Emulsions, foams, and suspensions are thickened and stabilized using it. Xanthan gum gets its name from the bacterium Xanthomonas campestris, which is employed in the fermentation process. The bacterium that causes black rot on broccoli, cauliflower, and other green vegetables is the same one that causes it.
The extracellular polysaccharide xanthan gum is generated on a nutritive medium including glucose, NH4Cl, a variety of amino acids, and minerals by Xanthomonas campestris and some similar microbes. Isopropanol precipitation in the presence of KCl recovers the polysaccharide from the medium.
When xanthan gum powder is mixed with water, it disperses fast and forms a viscous, stable solution. For many products, this makes it an excellent thickening, suspending, and stabilizing ingredient. The USP28/NF and the PhEur both have a monograph on xanthan gum. It is soluble in hot and cold water and stable in acidic and alkaline (pH 5–13) environments.
The fermentation of glucose and sucrose produces it. A sterile aqueous solution of carbohydrate(s), a source of nitrogen, dipotassium phosphate, and some trace elements make up the polysaccharide medium for X. campestris cultivation. D-glucose and D-mannose are the major hexose units in xanthan gum’s fundamental structure, together with D-glucuronic acid.
Two D-mannose residues and one D-glucuronic acid residue appear as mixed K+, Na+, and Ca++ salts in the trisaccharide side chain. The charged trisaccharide side chains are hypothesized to form a quaternary structure by the interaction of xanthan molecules. Xanthan gum is a polymer that dissolves in water.
There is no HPLC method for determining identification or purity in the USP or PhEur. The medium is aerated and agitated, and the xanthan polymer is formed extracellularly. It is made up of pentasaccharide repeat units with the molar ratios 2:2:1 of glucose, mannose, and glucuronic acid.
It’s a soluble fiber, despite being created in a lab. Soluble fibers are carbohydrates that our bodies are unable to break down. In our digestive tract, they absorb water and transform into a gel-like substance, slowing digestion. A strain of X. campestris that can thrive on lactose has been created, allowing it to be used to digest whey, a waste product from the dairy industry.
Xanthan gum is a food additive that is commonly used to modify the rheological qualities of a variety of foods. In toothpaste and pharmaceutical manufacture, xanthan gum is utilized as a thickening and stabilizing agent. It is used to manufacture diabetes medications that decrease blood sugar and total cholesterol.
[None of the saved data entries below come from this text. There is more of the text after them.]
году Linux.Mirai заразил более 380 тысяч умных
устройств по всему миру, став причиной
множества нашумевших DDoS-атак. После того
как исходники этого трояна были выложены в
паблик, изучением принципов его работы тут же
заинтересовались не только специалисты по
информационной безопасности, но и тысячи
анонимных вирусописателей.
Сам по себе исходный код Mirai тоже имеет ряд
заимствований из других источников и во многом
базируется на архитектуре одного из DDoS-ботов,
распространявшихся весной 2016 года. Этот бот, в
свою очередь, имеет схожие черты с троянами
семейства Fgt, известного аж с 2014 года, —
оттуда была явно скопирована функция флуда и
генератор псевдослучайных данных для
Laxatives are made from xanthan gum. In patients with dry mouth, it’s sometimes used as a saliva substitute. On May 20, 2011, the FDA issued a press release alerting parents, caregivers, and health care providers not to feed SimplyThick to premature infants, a food thickening additive using xanthan gum as the active component.
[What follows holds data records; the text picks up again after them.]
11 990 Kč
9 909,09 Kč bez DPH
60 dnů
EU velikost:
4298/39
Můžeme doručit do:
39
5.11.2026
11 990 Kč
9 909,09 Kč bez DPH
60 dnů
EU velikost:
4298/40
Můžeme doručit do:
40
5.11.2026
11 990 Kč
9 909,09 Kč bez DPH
Many personal care and beauty products contain xanthan gum. It enables these items to be thick while still flowing freely from their containers. It also enables the suspension of solid particles in liquids. A fermentation of carbohydrate and Xanthomonas campestris produces this gum.
Xanthan gum is utilized in concentrations of 0.5 percent or less in most foods. Sauces, dressings, meat and poultry items, bread and confectionery products, beverages, dairy products, and a variety of other foods contain it. Oxidizing agents, certain tablet film coatings, carboxymethylcellulose sodium, dried aluminum hydroxide gel, and some active substances like amitriptyline, tamoxifen, and verapamil are incompatible with xanthan gum.